(Material supplied):
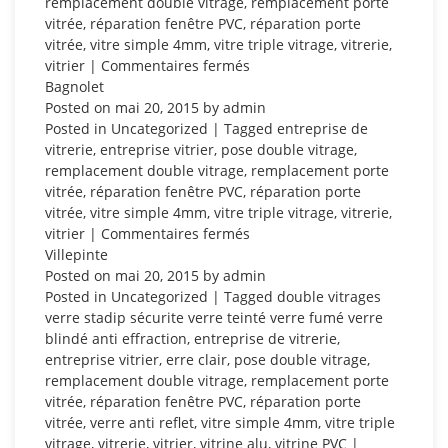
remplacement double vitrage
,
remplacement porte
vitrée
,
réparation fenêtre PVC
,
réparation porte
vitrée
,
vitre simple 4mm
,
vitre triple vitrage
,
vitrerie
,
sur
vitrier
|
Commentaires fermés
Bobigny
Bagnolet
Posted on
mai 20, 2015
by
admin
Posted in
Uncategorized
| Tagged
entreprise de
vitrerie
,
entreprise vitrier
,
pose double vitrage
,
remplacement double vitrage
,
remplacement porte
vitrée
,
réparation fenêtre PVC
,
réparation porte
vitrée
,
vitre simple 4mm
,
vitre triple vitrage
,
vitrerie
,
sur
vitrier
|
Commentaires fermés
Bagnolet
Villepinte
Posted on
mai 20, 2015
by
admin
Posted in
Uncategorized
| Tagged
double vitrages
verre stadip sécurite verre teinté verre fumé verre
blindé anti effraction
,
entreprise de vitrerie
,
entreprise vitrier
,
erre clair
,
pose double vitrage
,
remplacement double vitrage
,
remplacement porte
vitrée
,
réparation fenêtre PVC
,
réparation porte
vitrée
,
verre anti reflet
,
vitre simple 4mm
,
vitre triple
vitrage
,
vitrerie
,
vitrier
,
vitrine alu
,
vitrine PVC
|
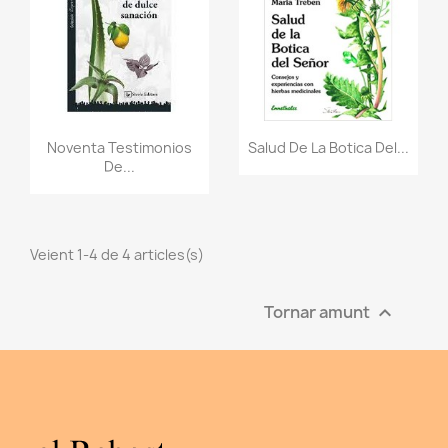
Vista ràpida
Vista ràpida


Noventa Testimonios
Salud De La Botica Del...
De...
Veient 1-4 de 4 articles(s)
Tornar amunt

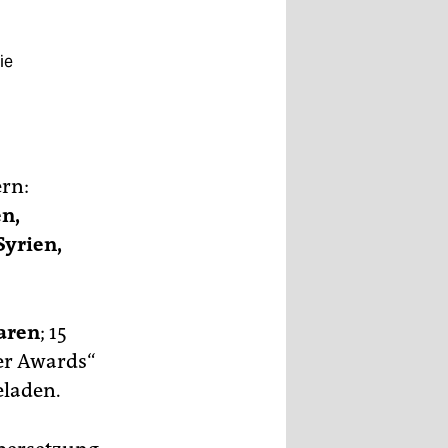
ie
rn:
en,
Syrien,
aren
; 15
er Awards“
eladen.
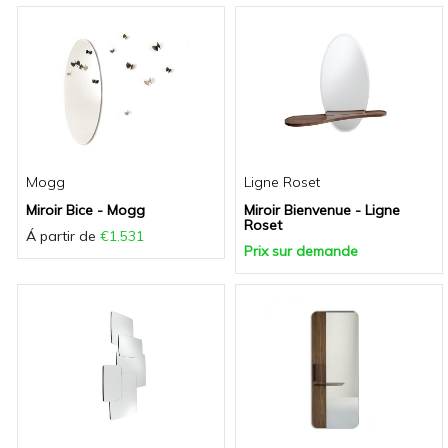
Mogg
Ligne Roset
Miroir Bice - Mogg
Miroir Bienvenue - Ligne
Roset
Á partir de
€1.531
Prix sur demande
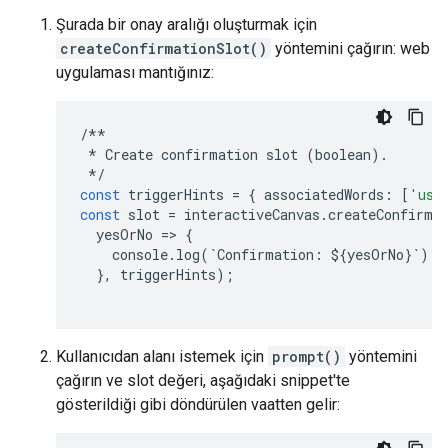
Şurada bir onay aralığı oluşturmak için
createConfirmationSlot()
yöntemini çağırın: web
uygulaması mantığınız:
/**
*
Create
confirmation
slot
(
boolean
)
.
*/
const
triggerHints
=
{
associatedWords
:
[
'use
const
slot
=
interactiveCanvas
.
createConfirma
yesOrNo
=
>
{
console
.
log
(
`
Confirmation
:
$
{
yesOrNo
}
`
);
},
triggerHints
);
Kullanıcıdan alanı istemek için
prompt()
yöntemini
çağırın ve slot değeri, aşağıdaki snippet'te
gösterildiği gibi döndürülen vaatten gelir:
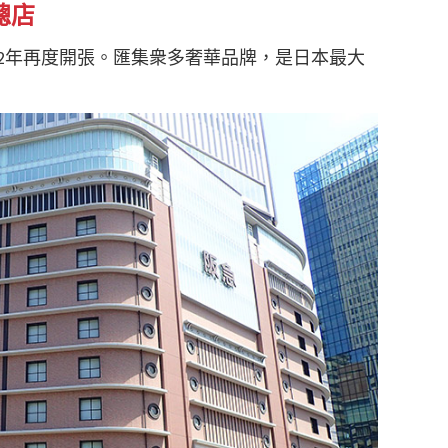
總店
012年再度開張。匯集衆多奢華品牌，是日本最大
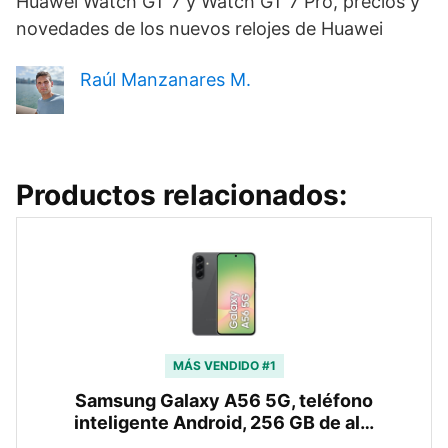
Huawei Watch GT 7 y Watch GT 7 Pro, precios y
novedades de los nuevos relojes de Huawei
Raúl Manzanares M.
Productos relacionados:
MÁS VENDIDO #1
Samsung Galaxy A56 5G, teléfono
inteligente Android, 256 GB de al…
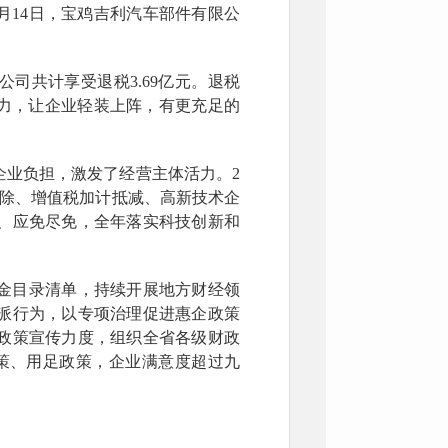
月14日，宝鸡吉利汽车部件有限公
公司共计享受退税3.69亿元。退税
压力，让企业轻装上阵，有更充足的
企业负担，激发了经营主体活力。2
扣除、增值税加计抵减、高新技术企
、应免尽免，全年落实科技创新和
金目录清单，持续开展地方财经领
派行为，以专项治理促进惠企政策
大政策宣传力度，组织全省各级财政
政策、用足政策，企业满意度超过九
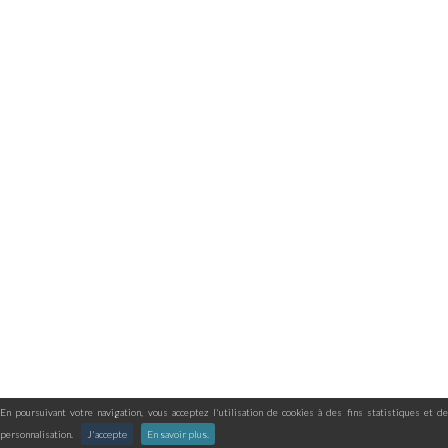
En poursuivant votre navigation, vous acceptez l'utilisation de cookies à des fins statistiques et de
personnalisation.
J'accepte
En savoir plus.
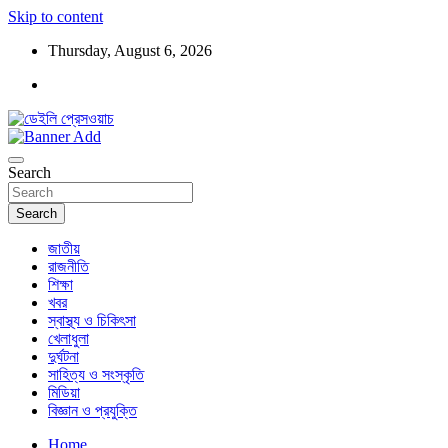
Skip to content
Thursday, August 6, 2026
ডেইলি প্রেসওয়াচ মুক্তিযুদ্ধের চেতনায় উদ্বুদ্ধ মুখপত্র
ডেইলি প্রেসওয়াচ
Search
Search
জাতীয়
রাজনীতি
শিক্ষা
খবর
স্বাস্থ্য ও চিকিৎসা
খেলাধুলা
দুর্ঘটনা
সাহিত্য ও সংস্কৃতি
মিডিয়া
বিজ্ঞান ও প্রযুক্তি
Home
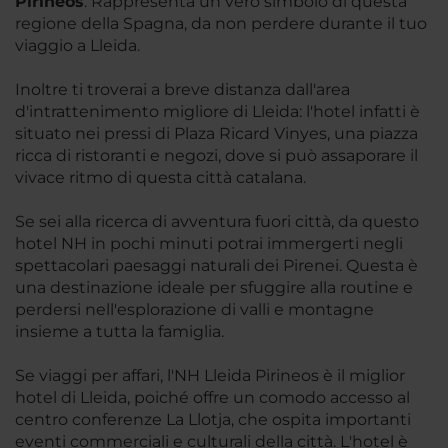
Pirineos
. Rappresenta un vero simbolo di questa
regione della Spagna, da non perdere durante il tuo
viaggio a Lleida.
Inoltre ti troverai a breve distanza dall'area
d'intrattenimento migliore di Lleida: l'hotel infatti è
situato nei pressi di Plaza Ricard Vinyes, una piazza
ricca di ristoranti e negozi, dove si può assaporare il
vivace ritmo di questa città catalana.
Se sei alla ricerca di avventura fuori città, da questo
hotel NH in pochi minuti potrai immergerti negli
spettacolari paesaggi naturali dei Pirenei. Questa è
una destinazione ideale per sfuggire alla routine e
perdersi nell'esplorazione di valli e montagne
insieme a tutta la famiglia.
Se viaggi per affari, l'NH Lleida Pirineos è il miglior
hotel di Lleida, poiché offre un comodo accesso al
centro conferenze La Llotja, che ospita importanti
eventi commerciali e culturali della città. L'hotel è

* * *

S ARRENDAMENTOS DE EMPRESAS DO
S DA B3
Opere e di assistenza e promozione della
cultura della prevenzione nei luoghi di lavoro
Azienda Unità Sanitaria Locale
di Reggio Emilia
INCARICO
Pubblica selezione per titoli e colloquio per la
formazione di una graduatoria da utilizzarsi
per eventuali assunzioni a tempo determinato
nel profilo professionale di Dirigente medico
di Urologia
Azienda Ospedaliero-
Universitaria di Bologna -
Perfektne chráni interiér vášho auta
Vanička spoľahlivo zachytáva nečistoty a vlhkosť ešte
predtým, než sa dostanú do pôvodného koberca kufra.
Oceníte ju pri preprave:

(Work order): Gather all lines from the listing above in which "alla" occurs.

(Answer to the problem):
Se sei alla ricerca di avventura fuori città, da questo
una destinazione ideale per sfuggire alla routine e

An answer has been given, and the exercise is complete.